En consecuencia, se pide a este Tribunal que anule el Auto dictado en sede de apelación por la Audiencia Provincial de Valladolid con fecha de 5 de octubre de 1989, y que ordene la reapertura de las diligencias archivadas así como la práctica de la prueba en su momento interesada por el solicitante de amparo.

4. Por providencia de 4 de diciembre de 1989, la Sección Tercera de la Sala Segunda acordó conceder al recurrente un plazo de diez días para que aportase copia del Auto del Juzgado de Instrucción núm. 2 de Valladolid de 23 de junio de 1989. Exigencia que fue cumplida mediante escrito registrado en este Tribunal el 21 de diciembre de 1989.

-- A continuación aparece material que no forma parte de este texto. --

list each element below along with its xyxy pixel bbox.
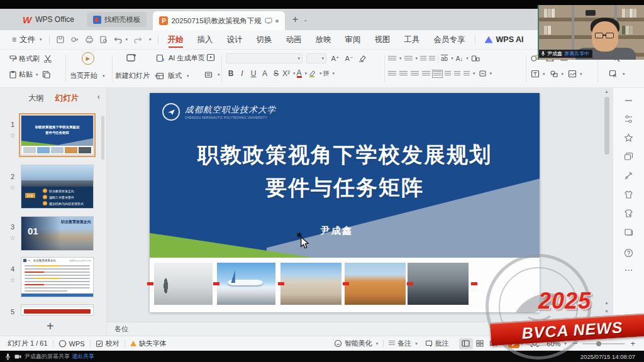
new-tab-button[interactable]: + [292, 14, 298, 25]
cut-icon[interactable] [43, 55, 52, 63]
font-name-select[interactable]: ▾ [226, 53, 303, 63]
selection-handle[interactable] [213, 282, 219, 285]
pinyin-button[interactable]: 拼▾ [323, 69, 335, 78]
shapes-button[interactable]: ▾ [550, 70, 564, 78]
slide-thumbnail-4[interactable]: 一、职业教育政策走向成都航空职业技术大学 [21, 257, 94, 297]
ai-generate-button[interactable]: AI 生成单页 [156, 53, 204, 63]
normal-view-button[interactable] [459, 338, 473, 349]
new-slide-icon[interactable] [126, 53, 137, 63]
text-box-button[interactable]: ▾ [531, 70, 545, 78]
hide-rail-icon[interactable] [624, 96, 633, 105]
selection-handle[interactable] [343, 282, 349, 285]
menu-design[interactable]: 设计 [220, 30, 250, 49]
selection-handle[interactable] [471, 282, 477, 285]
decrease-font-button[interactable]: A⁻ [344, 55, 354, 63]
selection-handle[interactable] [147, 282, 153, 285]
export-icon[interactable] [70, 35, 79, 44]
line-spacing-button[interactable]: ▾ [464, 71, 475, 77]
learning-icon[interactable] [624, 228, 633, 237]
menu-member[interactable]: 会员专享 [427, 30, 472, 49]
camera-icon[interactable] [14, 354, 21, 359]
slide-photo-campus[interactable] [345, 263, 406, 305]
tab-list-caret-icon[interactable]: ⌄ [303, 16, 308, 23]
sidebar-scrollbar[interactable] [101, 116, 104, 160]
section-button[interactable]: ▾ [204, 71, 220, 79]
bold-button[interactable]: B [226, 69, 236, 78]
star-icon[interactable]: ☆ [8, 234, 18, 241]
align-center-button[interactable] [399, 71, 408, 77]
microphone-icon[interactable] [5, 353, 11, 360]
paste-button[interactable]: 粘贴▾ [9, 70, 38, 79]
favorites-star-icon[interactable] [624, 133, 633, 143]
justify-button[interactable] [422, 71, 430, 77]
slide-thumbnail-3[interactable]: 01 职业教育政策走向 [21, 216, 94, 251]
distribute-button[interactable] [433, 71, 441, 77]
zoom-slider[interactable] [582, 343, 625, 344]
paragraph-align-button[interactable]: ▾ [479, 70, 492, 77]
next-slide-icon[interactable]: ▼ [604, 309, 609, 314]
strikethrough-button[interactable]: S [271, 69, 281, 78]
properties-icon[interactable] [624, 114, 633, 124]
quick-access-caret-icon[interactable]: ▾ [149, 37, 152, 42]
help-icon[interactable] [624, 248, 633, 258]
menu-view[interactable]: 视图 [368, 30, 397, 49]
notes-text[interactable]: 各位 [114, 324, 128, 334]
star-icon[interactable]: ☆ [8, 132, 18, 139]
star-icon[interactable]: ☆ [8, 277, 18, 283]
new-slide-button[interactable]: 新建幻灯片▾ [115, 71, 157, 80]
align-left-button[interactable] [388, 71, 396, 77]
picture-button[interactable]: ▾ [568, 70, 582, 78]
increase-indent-button[interactable] [429, 56, 435, 62]
menu-home[interactable]: 开始 [161, 30, 191, 49]
font-size-select[interactable]: ▾ [306, 53, 326, 63]
material-library-icon[interactable] [624, 190, 633, 199]
underline-button[interactable]: U [248, 69, 258, 78]
menu-transition[interactable]: 切换 [250, 30, 279, 49]
menu-slideshow[interactable]: 放映 [309, 30, 338, 49]
format-painter-button[interactable]: 格式刷 [9, 54, 40, 63]
redo-button[interactable] [133, 36, 142, 43]
prev-slide-icon[interactable]: ▲ [604, 300, 609, 305]
add-slide-button[interactable]: + [47, 319, 54, 334]
slide-editor[interactable]: 成都航空职业技术大学 CHENGDU AERONAUTIC POLYTECHNI… [150, 93, 540, 312]
highlight-color-button[interactable]: ▾ [308, 70, 322, 77]
slide-thumbnail-5[interactable] [21, 304, 94, 315]
vertical-text-button[interactable]: A↓▾ [456, 55, 469, 62]
reuse-slides-button[interactable] [206, 53, 215, 62]
selection-handle[interactable] [407, 282, 413, 285]
tab-docer-templates[interactable]: 找稻壳模板 [87, 12, 147, 27]
comment-button[interactable]: 批注 [425, 339, 449, 348]
template-style-icon[interactable] [624, 209, 633, 218]
tab-document-active[interactable]: P 20250715职教政策视角下规 [153, 11, 284, 30]
file-menu[interactable]: ≡ 文件 ▾ [5, 30, 49, 49]
slide-author[interactable]: 尹成鑫 [150, 225, 524, 237]
numbered-list-button[interactable]: ▾ [404, 56, 418, 62]
design-tools-icon[interactable] [624, 171, 633, 180]
more-icon[interactable] [624, 265, 633, 275]
increase-font-button[interactable]: A⁺ [330, 55, 340, 63]
slide-photo-training[interactable] [408, 263, 469, 305]
star-icon[interactable]: ☆ [8, 184, 18, 191]
wps-ai-button[interactable]: WPS AI [478, 30, 531, 49]
proofread-button[interactable]: 校对 [96, 339, 119, 348]
comments-panel-icon[interactable] [624, 152, 633, 162]
menu-insert[interactable]: 插入 [191, 30, 220, 49]
wps-office-home-button[interactable]: W WPS Office [16, 13, 80, 27]
undo-button[interactable]: ▾ [114, 36, 128, 43]
slides-tab[interactable]: 幻灯片 [55, 93, 79, 104]
text-direction-button[interactable]: ab▾ [441, 55, 453, 62]
font-color-button[interactable]: A▾ [297, 70, 308, 78]
row-spacing-button[interactable] [454, 71, 460, 77]
italic-button[interactable]: I [237, 69, 247, 78]
menu-animation[interactable]: 动画 [279, 30, 309, 49]
superscript-button[interactable]: X²▾ [282, 69, 296, 78]
collapse-panel-button[interactable]: ‹ [97, 92, 100, 101]
scroll-up-icon[interactable]: ▲ [604, 89, 609, 94]
align-right-button[interactable] [411, 71, 419, 77]
copy-icon[interactable] [42, 70, 50, 79]
notes-toggle-button[interactable]: 备注▾ [389, 339, 418, 348]
slide-sorter-view-button[interactable] [473, 338, 487, 349]
wps-assistant-button[interactable]: WPS [58, 340, 85, 348]
play-current-button[interactable]: ▶ [82, 52, 94, 65]
slide-thumbnail-2[interactable]: 目录 01职业教育政策走向 02编制工作要求要件 03规划结构与内容呈现形式 [21, 165, 94, 209]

5. Por providencia de 12 de febrero de 1990, la Sección Tercera de la Sala Segunda acordó conceder al demandante de amparo y al Ministerio Fiscal, de conformidad con lo dispuesto en el art. 50.3 LOTC, un plazo de diez días para que formulasen cuantas alegaciones estimasen pertinentes en relación con la posible concurrencia del motivo de inadmisión previsto en el art. 50.1 c) LOTC, consistente en la carencia manifiesta de contenido constitucional de la demanda.

6. Mediante escrito registrado en este Tribunal el 27 de febrero de 1990, el Ministerio Fiscal, tras señalar que la documentación aportada hasta ese momento era excesivamente exigua, manifiesta su opinión en el sentido de que la denegación de la prueba interesada por el demandante de amparo no parece proporcionada al contexto y finalidad en el que se solicitó, a la vez que resalta las siguientes incorrecciones técnicas en el Auto dictado en sede de apelación: 1)no se precisa qué delito intentaba evitar la Guardia Civil; 2) tampoco se indica si el demandante participó en el mismo;3) se afirma que las lesiones padecidas por el demandante no constituyen delito porque no tardaron en curar más de quince días, sin advertirse que en todo caso podían constituir una falta de lesiones del art. 528 del Código Penal; 4) se confunde la tipicidad penal con la ausencia de antijuridicidad por existencia de una causa de justificación. No obstante lo cual el Fiscal se inclina, a la luz de la documentación remitida, por la concurrencia de la causa de inadmisión prevista en el art. 50.1 c) LOTC, ya que, habiendo llegado tanto el Instructor como la Sala a la convicción de que los hechos denunciados no eran constitutivos de delito alguno, la prueba denegada no resultaba ni esencial ni relevante en relación con la fundamentación del archivo.

7. Por su parte la representación del demandante de amparo, en escrito de alegaciones registrado en este Tribunal el 28 de febrero de 1990, insiste en que, al habérsele impedido la práctica de diligencias de prueba tendentes a la identificación de sus agresores, no sólo se le ha ocasionado una patente indefensión, ya que no disponía de otros medios para poder indentificarlos, sino que se le ha privado de su derecho a la defensa y a la utilización de los medios de prueba pertinentes; produciéndose además una vulneración del derecho a la tutela judicial efectiva al acordarse el archivo de las diligencias previas sin haberse agotado las posibilidades tendentes a la identificación de los supuestos delincuentes, con la consiguiente posibilidad de que queden impunes unos hechos delictivos cuyos autores pudieron ser conocidos.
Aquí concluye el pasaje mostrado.